Yeni hükümet elini çabuk tuttu. Yasal değişiklikler için ivedi bir tasarı hazırladı. Devlet Bakanı Yüksel Yalova, bunu hazırlayan komitede idi.
ANAP lideri Mesut Yılmaz'ın başına taş mı düştü ne! Yalova gibi genç ve yetenekli insanlara bu hükümette yer verdi. Yalova ile tasarıyı konuştuk:
‘‘İyi bilinmeli ki, bu memlekette demokrat olduğunu zanneden insanlar, demokratizasyonla militarizasyonu karıştırıyorlar. Militarist olmak başka şeydir, asker düşmanlığı başka şey...’’

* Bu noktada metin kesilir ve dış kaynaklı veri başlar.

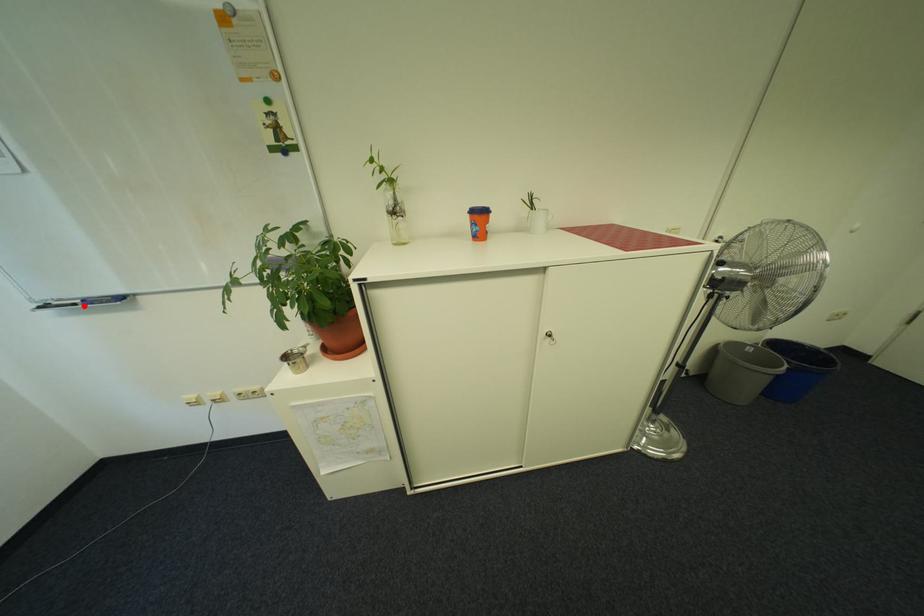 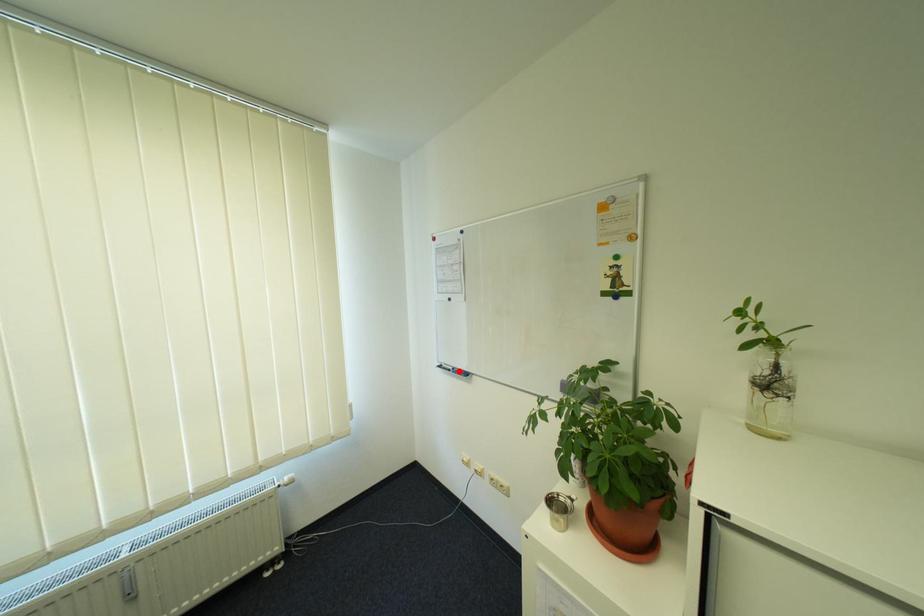 I am providing you with two images of the same scene from different viewpoints. A red point is marked on the first image and another point is marked on the second image. Is the marked point in image1 the same physical position as the marked point in image2?

Yes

Biraz daha açalım istedim:
‘‘Solda ve sağda, kendilerinin demokrat olduğunu iddia edenler, askeri hákim konusunu günah keçisi yapmaya çalışıyorlar. Avrupa'da, özellikle bunu uluslararası alana taşımak isteyenler var. Askeri hákimlerin DGM'de yer almasını mahkemelerin meşruiyet kaybı nedeni gibi göstermek istiyorlar.’’
* * *
Doğru.. Hiç kimse DGM'lerde görev yapan askeri hákimlerin vermiş olduğu kararların hukuki niteliğini tartışmıyor. Yalova, Anayasa hukukçusu:
‘‘Kimse, ‘Bak şurada yasaya göre karar vermesi gerekirdi, vermedi' veya ‘şurada keyfi davrandı' diyemiyor. ‘Bu asker, öyleyse tamam' diye kestirip atıyor. Ne yapalım askerse? Asker olması kötülemeye gerekçe olur mu? Olaya hukuki bakmıyorlar. Çıkan sonuç, siyasi baktıklarının delilidir.’’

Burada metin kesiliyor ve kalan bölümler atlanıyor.